The Act itself did at least three important things-it set forth the requirements for recording preferred mortgages, established that only maritime liens would have priority over ship mortgages, and provided for a means of enforcing preferred mortgage liens in admiralty.
B. Federal Preemption
Dietrich argues that the statutory provisions for enforcement of preferred mortgage liens under the Act, 46 U.S.C.A. § 31325(b) (formerly 46 U.S.C.A. §§ 951, 954), are exclusive remedies and that, as such, they preempt state law remedies.
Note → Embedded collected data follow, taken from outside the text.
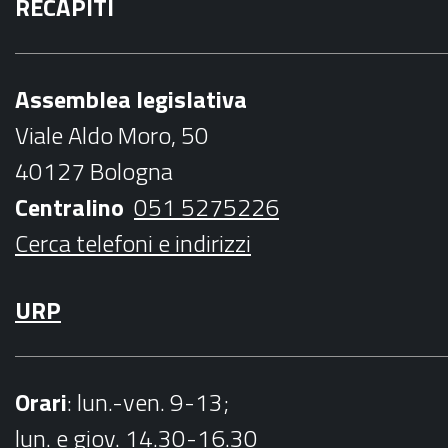
RECAPITI
c
i
s
u
i
e
t
t
t
l
b
t
a
u
Assemblea legislativa
o
e
g
b
Viale Aldo Moro, 50
o
r
r
e
40127 Bologna
k
a
Centralino
051 5275226
m
Cerca telefoni e indirizzi
URP
Orari
: lun.-ven. 9-13;
lun. e giov. 14.30-16.30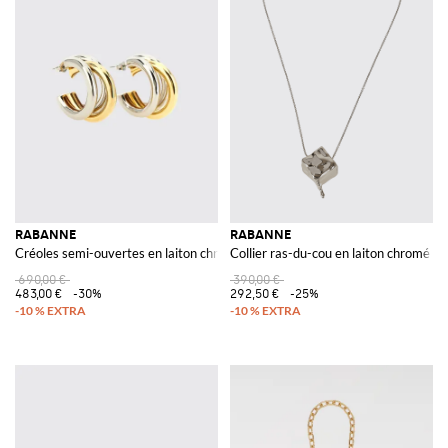
RABANNE
RABANNE
Créoles semi-ouvertes en laiton chromé avec logo gravé
Collier ras-du-cou en laiton chromé av
690,00 €
390,00 €
483,00 €
-30%
292,50 €
-25%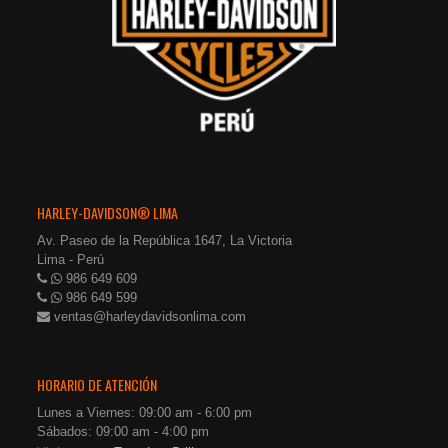
HARLEY-DAVIDSON® LIMA
Av. Paseo de la República 1647, La Victoria
Lima - Perú
986 649 609
986 649 599
ventas@harleydavidsonlima.com
HORARIO DE ATENCIÓN
Lunes a Viernes: 09:00 am - 6:00 pm
Sábados: 09:00 am - 4:00 pm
Specifically, 46 U.S.C.A. § 31325(b) provides:
(b) On default of any term of the preferred mortgage, the mortgage[e] may-
(1) enforce the preferred mortgage lien in a civil action in rem for a documented vessel, a vessel to be documented under chapter 121 of this title, or a foreign vessel; and
(2) enforce a claim for the outstanding indebtedness secured by the mortgaged vessel in-
(A) a civil action in personam in admiralty against the mortgagor, maker, comaker, or guarantor for the amount of the outstanding indebtedness or any deficiency in full payment of that indebtedness; and
(B) a civil action against the mortgagor, maker, comaker, or guarantor for the amount of the outstanding indebtedness or any deficiency in full payment of that indebtedness․
The statute itself makes no statement with respect to state law except in § 31307, which establishes that the statute supersedes the provisions of state law conferring liens for necessaries on vessels insofar as such statutes purport to create rights of action to be enforced by suits in rem in admiralty:
This chapter supersedes any State statute conferring a lien on a vessel to the extent the statute establishes a claim to be enforced by a civil action in rem against the vessel for necessaries.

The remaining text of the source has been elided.